▶ _WHAT IS REQUIRED_: Your answer must be an exact copy of the entries, containing no images.

Stored data entries:
──────
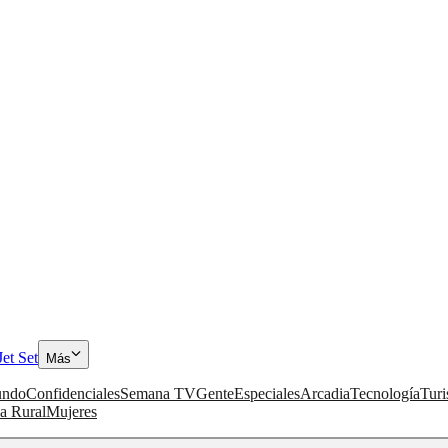
Jet Set
Más
ndo
Confidenciales
Semana TV
Gente
Especiales
Arcadia
Tecnología
Tur
a Rural
Mujeres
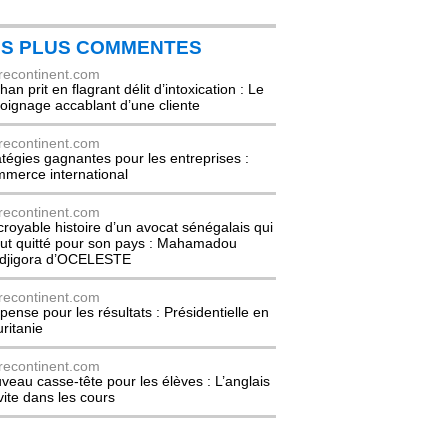
ES PLUS COMMENTES
recontinent.com
an prit en flagrant délit d’intoxication : Le
oignage accablant d’une cliente
recontinent.com
atégies gagnantes pour les entreprises :
merce international
recontinent.com
ncroyable histoire d’un avocat sénégalais qui
out quitté pour son pays : Mahamadou
djigora d’OCELESTE
recontinent.com
pense pour les résultats : Présidentielle en
ritanie
recontinent.com
veau casse-tête pour les élèves : L’anglais
nvite dans les cours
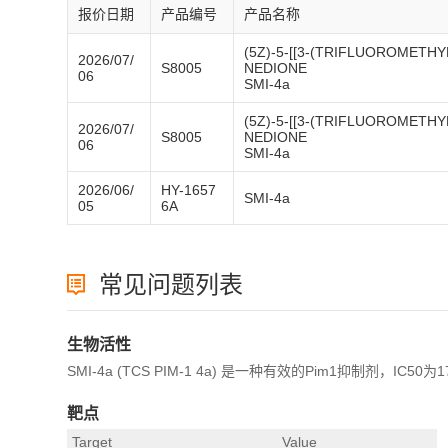
报价日期
产品编号
产品名称
(5Z)-5-[[3-(TRIFLUOROMETH
2026/07/
S8005
NEDIONE
06
SMI-4a
(5Z)-5-[[3-(TRIFLUOROMETH
2026/07/
S8005
NEDIONE
06
SMI-4a
2026/06/
HY-1657
SMI-4a
05
6A
常见问题列表
生物活性
SMI-4a (TCS PIM-1 4a) 是一种有效的Pim1抑制剂，
靶点
Target
Value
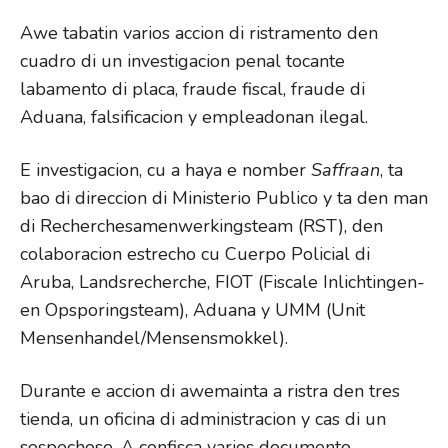
Awe tabatin varios accion di ristramento den
cuadro di un investigacion penal tocante
labamento di placa, fraude fiscal, fraude di
Aduana, falsificacion y empleadonan ilegal.
E investigacion, cu a haya e nomber
Saffraan
, ta
bao di direccion di Ministerio Publico y ta den man
di Recherchesamenwerkingsteam (RST), den
colaboracion estrecho cu Cuerpo Policial di
Aruba, Landsrecherche, FIOT (Fiscale Inlichtingen-
en Opsporingsteam), Aduana y UMM (Unit
Mensenhandel/Mensensmokkel).
Durante e accion di awemainta a ristra den tres
tienda, un oficina di administracion y cas di un
sospechoso. A confisca varios documento,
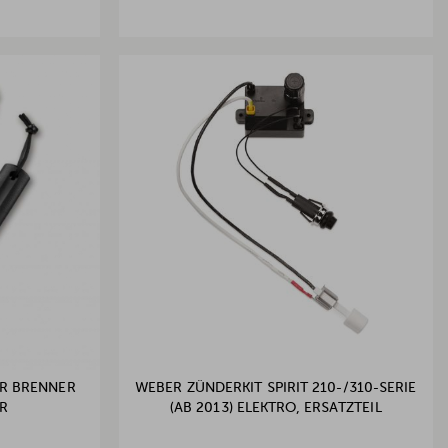
ÜR BRENNER
WEBER ZÜNDERKIT SPIRIT 210-/310-SERIE
R
(AB 2013) ELEKTRO, ERSATZTEIL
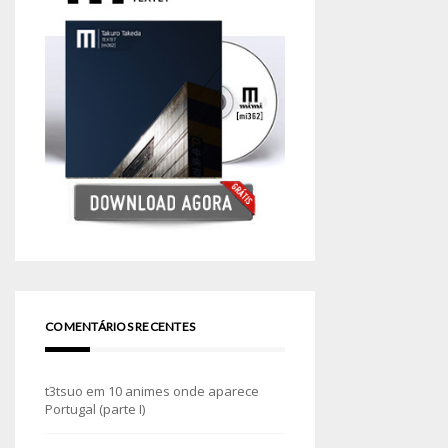
COMENTÁRIOS RECENTES
t3tsuo
em
10 animes onde aparece
Portugal (parte I)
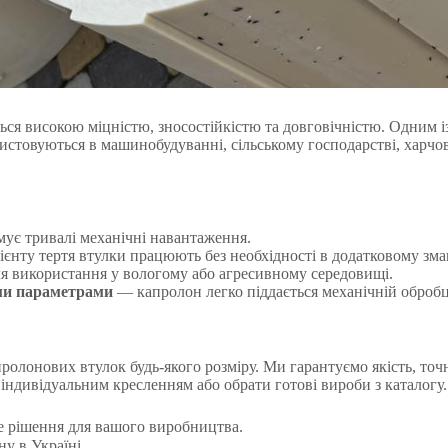
ься високою міцністю, зносостійкістю та довговічністю. Одним і
стовуються в машинобудуванні, сільському господарстві, харчові
ує тривалі механічні навантаження.
єнту тертя втулки працюють без необхідності в додатковому зма
я використання у вологому або агресивному середовищі.
ими параметрами
— капролон легко піддається механічній обробц
олонових втулок будь-якого розміру. Ми гарантуємо якість, точ
 індивідуальним кресленням або обрати готові вироби з каталогу.
не рішення для вашого виробництва.
у в Україні.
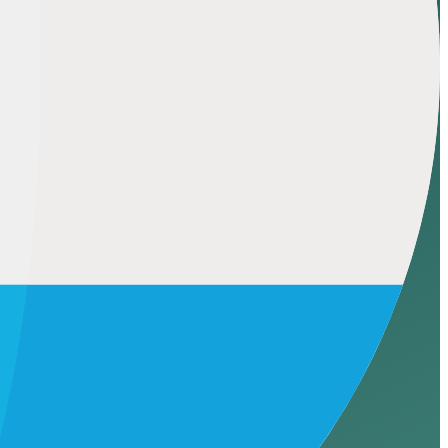
o reale è più vicino al 15-20%. Una nota su come appare un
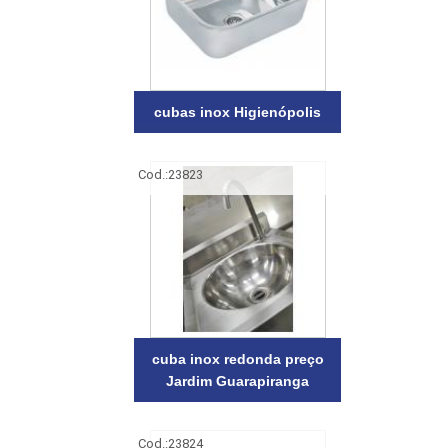
cubas inox Higienópolis
Cod.:
23823
cuba inox redonda preço
Jardim Guarapiranga
Cod.:
23824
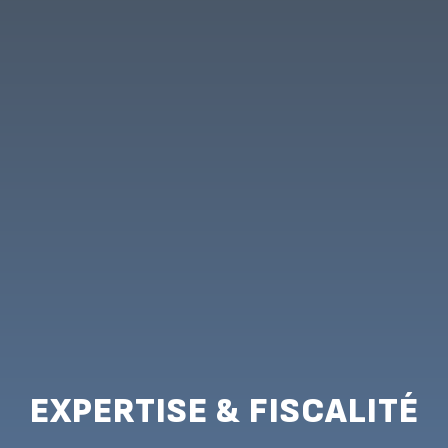
EXPERTISE & FISCALITÉ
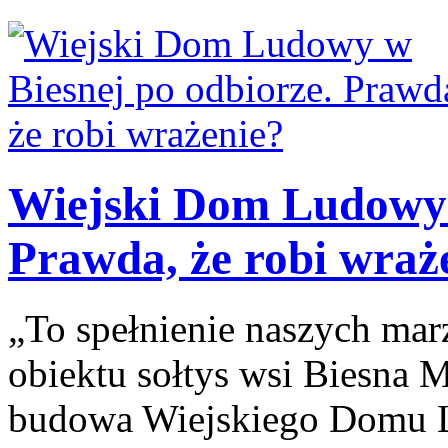
Wiejski Dom Ludowy 
Prawda, że robi wraż
„To spełnienie naszych ma
obiektu sołtys wsi Biesna M
budowa Wiejskiego Domu L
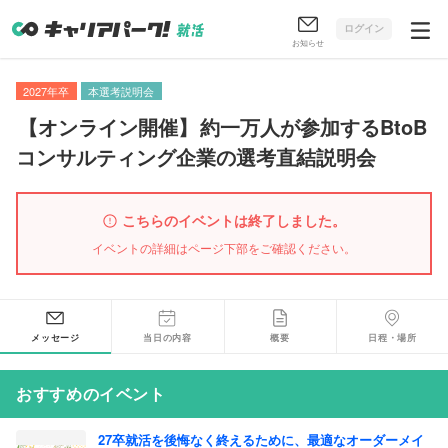
ログイン
お知らせ
2027年卒
本選考説明会
【
オンライン開催
】
約一万人が参加するBtoB
コンサルティング企業の選考直結説明会
こちらのイベントは終了しました。
イベントの詳細はページ下部をご確認ください。
メッセージ
当日の内容
概要
日程・場所
おすすめのイベント
27卒就活を後悔なく終えるために、最適なオーダーメイ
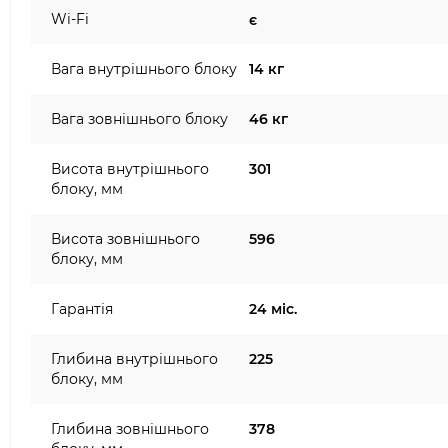
Wi-Fi
є
Вага внутрішнього блоку
14 кг
Вага зовнішнього блоку
46 кг
Висота внутрішнього
301
блоку, мм
Висота зовнішнього
596
блоку, мм
Гарантія
24 міс.
Глибина внутрішнього
225
блоку, мм
Глибина зовнішнього
378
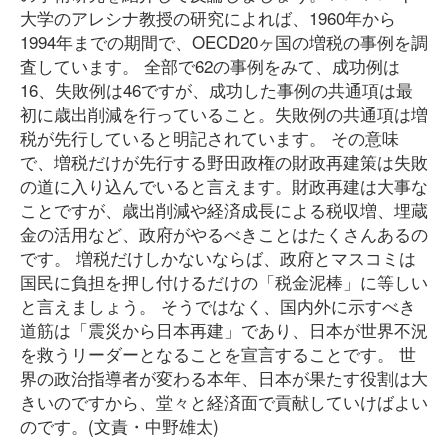
大学のアレシナ教授の研究によれば、1960年から
1994年までの期間で、OECD20ヶ国の増税の事例を調
査しています。 全部で62の事例をみて、成功例は
16、失敗例は46ですが、成功した事例の共通項は最
初に歳出削減を行っていること。失敗例の共通項は増
税が先行していると明記されています。 その意味
で、増税だけが先行する野田政権の財政再建策は失敗
の道に入り込んでいると言えます。財政再建は大事な
ことですが、歳出削減や経済成長による税収増、埋蔵
金の活用など、政府がやるべきことはたくさんあるの
です。 増税だけしかないならば、政府とマスコミは
国民に負担を押し付けるだけの「税金泥棒」に等しい
と言えましょう。 そうではなく、国内外に示すべき
道筋は「震災から日本再建」であり、日本が世界不況
を救うリーダーとなることを宣言することです。 世
界の政治指導者が変わる本年、日本が果たす役割は大
きいのですから、堂々と経済面で貢献していけばよい
のです。(文責・中野雄太)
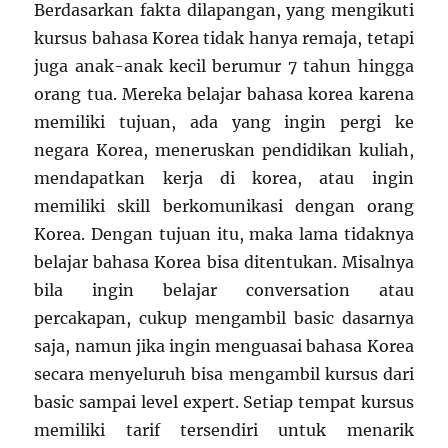
Berdasarkan fakta dilapangan, yang mengikuti
kursus bahasa Korea tidak hanya remaja, tetapi
juga anak-anak kecil berumur 7 tahun hingga
orang tua. Mereka belajar bahasa korea karena
memiliki tujuan, ada yang ingin pergi ke
negara Korea, meneruskan pendidikan kuliah,
mendapatkan kerja di korea, atau ingin
memiliki skill berkomunikasi dengan orang
Korea. Dengan tujuan itu, maka lama tidaknya
belajar bahasa Korea bisa ditentukan. Misalnya
bila ingin belajar conversation atau
percakapan, cukup mengambil basic dasarnya
saja, namun jika ingin menguasai bahasa Korea
secara menyeluruh bisa mengambil kursus dari
basic sampai level expert. Setiap tempat kursus
memiliki tarif tersendiri untuk menarik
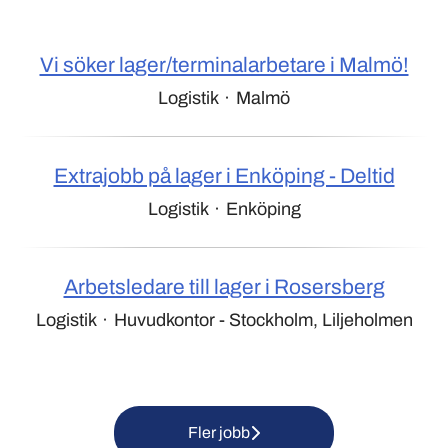
Vi söker lager/terminalarbetare i Malmö!
Logistik
·
Malmö
Extrajobb på lager i Enköping - Deltid
Logistik
·
Enköping
Arbetsledare till lager i Rosersberg
Logistik
·
Huvudkontor - Stockholm, Liljeholmen
Fler jobb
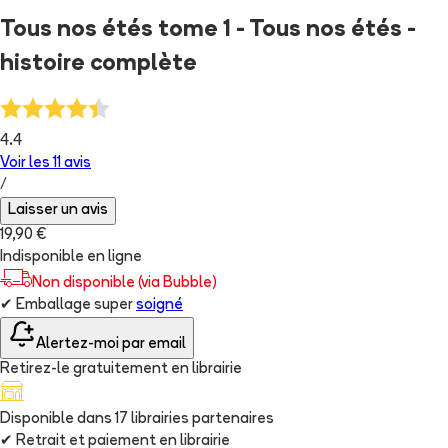
Tous nos étés tome 1 - Tous nos étés -
histoire complète
4.4
Voir les
11
avis
/
Laisser un avis
19,90 €
Indisponible en ligne
Non disponible (via Bubble)
✔
Emballage super
soigné
Alertez-moi par email
Retirez-le gratuitement en librairie
Disponible dans
17
librairie
s
partenaire
s
✔
Retrait et paiement en librairie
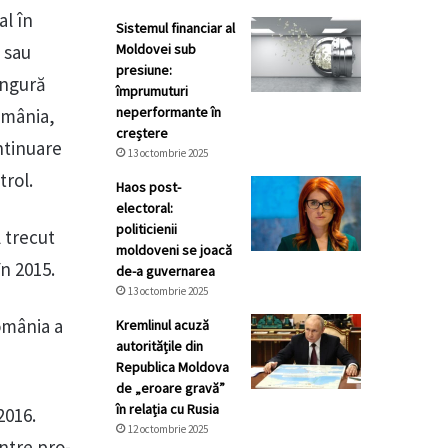
al în
Sistemul financiar al
o sau
Moldovei sub
presiune:
singură
împrumuturi
neperformante în
omânia,
creștere
ntinuare
13 octombrie 2025
rol.
Haos post-
electoral:
politicienii
 trecut
moldoveni se joacă
n 2015.
de-a guvernarea
13 octombrie 2025
România a
Kremlinul acuză
autoritățile din
Republica Moldova
de „eroare gravă”
în relația cu Rusia
2016.
12 octombrie 2025
intre pro­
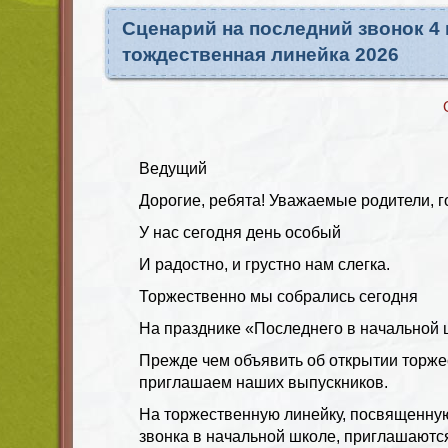
Сценарий на последний звонок 4 
тождественная линейка 2026
Ведущий
Дорогие, ребята! Уважаемые родители, го
У нас сегодня день особый
И радостно, и грустно нам слегка.
Торжественно мы собрались сегодня
На празднике «Последнего в начальной 
Прежде чем объявить об открытии торже
приглашаем наших выпускников.
На торжественную линейку, посвященну
звонка в начальной школе, приглашаютс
──────
▶ _TASK ANSWER_:
Jet Set
Más
ndo
Confidenciales
Semana TV
Gente
Especiales
Arcadia
Tecnología
Tur
a Rural
Mujeres
ES PLUS COMMENTES
recontinent.com
an prit en flagrant délit d’intoxication : Le
oignage accablant d’une cliente
recontinent.com
atégies gagnantes pour les entreprises :
merce international
recontinent.com
ncroyable histoire d’un avocat sénégalais qui
out quitté pour son pays : Mahamadou
djigora d’OCELESTE
recontinent.com
pense pour les résultats : Présidentielle en
ritanie
recontinent.com
veau casse-tête pour les élèves : L’anglais
nvite dans les cours
报价日期
产品编号
产品名称
(5Z)-5-[[3-(TRIFLUOROMETH
2026/07/
S8005
NEDIONE
06
SMI-4a
(5Z)-5-[[3-(TRIFLUOROMETH
2026/07/
S8005
NEDIONE
06
SMI-4a
2026/06/
HY-1657
SMI-4a
05
6A
常见问题列表
生物活性
SMI-4a (TCS PIM-1 4a) 是一种有效的Pim1抑制剂，
靶点
Target
Value
Awe tabatin varios accion di ristramento den
cuadro di un investigacion penal tocante
labamento di placa, fraude fiscal, fraude di
Aduana, falsificacion y empleadonan ilegal.
E investigacion, cu a haya e nomber
Saffraan
, ta
bao di direccion di Ministerio Publico y ta den man
di Recherchesamenwerkingsteam (RST), den
colaboracion estrecho cu Cuerpo Policial di
Aruba, Landsrecherche, FIOT (Fiscale Inlichtingen-
en Opsporingsteam), Aduana y UMM (Unit
Mensenhandel/Mensensmokkel).
Durante e accion di awemainta a ristra den tres
tienda, un oficina di administracion y cas di un
sospechoso. A confisca varios documento,
ÜR BRENNER
WEBER ZÜNDERKIT SPIRIT 210-/310-SERIE
R
(AB 2013) ELEKTRO, ERSATZTEIL
COMENTÁRIOS RECENTES
t3tsuo
em
10 animes onde aparece
Portugal (parte I)
ься високою міцністю, зносостійкістю та довговічністю. Одним і
стовуються в машинобудуванні, сільському господарстві, харчові
ує тривалі механічні навантаження.
єнту тертя втулки працюють без необхідності в додатковому зма
я використання у вологому або агресивному середовищі.
ими параметрами
— капролон легко піддається механічній обробц
олонових втулок будь-якого розміру. Ми гарантуємо якість, точ
 індивідуальним кресленням або обрати готові вироби з каталогу.
не рішення для вашого виробництва.
у в Україні.
o reale è più vicino al 15-20%. Una nota su come appare un
cubas inox Higienópolis
Cod.:
23823
cuba inox redonda preço
Jardim Guarapiranga
Cod.:
23824
EXPERTISE & FISCALITÉ
Wiejski Dom Ludowy 
Prawda, że robi wraż
„To spełnienie naszych ma
obiektu sołtys wsi Biesna M
budowa Wiejskiego Domu L
ログイン
お知らせ
2027年卒
本選考説明会
【
オンライン開催
】
約一万人が参加するBtoB
コンサルティング企業の選考直結説明会
こちらのイベントは終了しました。
イベントの詳細はページ下部をご確認ください。
メッセージ
当日の内容
概要
日程・場所
おすすめのイベント
27卒就活を後悔なく終えるために、最適なオーダーメイ
Wi-Fi
є
Вага внутрішнього блоку
14 кг
Вага зовнішнього блоку
46 кг
Висота внутрішнього
301
блоку, мм
Висота зовнішнього
596
блоку, мм
Гарантія
24 міс.
Глибина внутрішнього
225
блоку, мм
Глибина зовнішнього
378
大学のアレシナ教授の研究によれば、1960年から
1994年までの期間で、OECD20ヶ国の増税の事例を調
査しています。 全部で62の事例をみて、成功例は
16、失敗例は46ですが、成功した事例の共通項は最
初に歳出削減を行っていること。失敗例の共通項は増
税が先行していると明記されています。 その意味
で、増税だけが先行する野田政権の財政再建策は失敗
の道に入り込んでいると言えます。財政再建は大事な
ことですが、歳出削減や経済成長による税収増、埋蔵
金の活用など、政府がやるべきことはたくさんあるの
です。 増税だけしかないならば、政府とマスコミは
国民に負担を押し付けるだけの「税金泥棒」に等しい
と言えましょう。 そうではなく、国内外に示すべき
道筋は「震災から日本再建」であり、日本が世界不況
を救うリーダーとなることを宣言することです。 世
界の政治指導者が変わる本年、日本が果たす役割は大
きいのですから、堂々と経済面で貢献していけばよい
のです。(文責・中野雄太)
Berdasarkan fakta dilapangan, yang mengikuti
kursus bahasa Korea tidak hanya remaja, tetapi
juga anak-anak kecil berumur 7 tahun hingga
orang tua. Mereka belajar bahasa korea karena
memiliki tujuan, ada yang ingin pergi ke
negara Korea, meneruskan pendidikan kuliah,
mendapatkan kerja di korea, atau ingin
memiliki skill berkomunikasi dengan orang
Korea. Dengan tujuan itu, maka lama tidaknya
belajar bahasa Korea bisa ditentukan. Misalnya
bila ingin belajar conversation atau
percakapan, cukup mengambil basic dasarnya
saja, namun jika ingin menguasai bahasa Korea
secara menyeluruh bisa mengambil kursus dari
basic sampai level expert. Setiap tempat kursus
memiliki tarif tersendiri untuk menarik
Vi söker lager/terminalarbetare i Malmö!
Logistik
·
Malmö
Extrajobb på lager i Enköping - Deltid
Logistik
·
Enköping
Arbetsledare till lager i Rosersberg
Logistik
·
Huvudkontor - Stockholm, Liljeholmen
Fler jobb
Tous nos étés tome 1 - Tous nos étés -
histoire complète
4.4
Voir les
11
avis
/
Laisser un avis
19,90 €
Indisponible en ligne
Non disponible (via Bubble)
✔
Emballage super
soigné
Alertez-moi par email
Retirez-le gratuitement en librairie
Disponible dans
17
librairie
s
partenaire
s
✔
Retrait et paiement en librairie
al în
Sistemul financiar al
o sau
Moldovei sub
presiune:
singură
împrumuturi
neperformante în
omânia,
creștere
ntinuare
13 octombrie 2025
rol.
Haos post-
electoral:
politicienii
 trecut
moldoveni se joacă
n 2015.
de-a guvernarea
13 octombrie 2025
România a
Kremlinul acuză
autoritățile din
Republica Moldova
de „eroare gravă”
în relația cu Rusia
2016.
12 octombrie 2025
intre pro­
Сценарий на последний звонок 4 
тождественная линейка 2026
Ведущий
Дорогие, ребята! Уважаемые родители, го
У нас сегодня день особый
И радостно, и грустно нам слегка.
Торжественно мы собрались сегодня
На празднике «Последнего в начальной 
Прежде чем объявить об открытии торже
приглашаем наших выпускников.
На торжественную линейку, посвященну
звонка в начальной школе, приглашаютс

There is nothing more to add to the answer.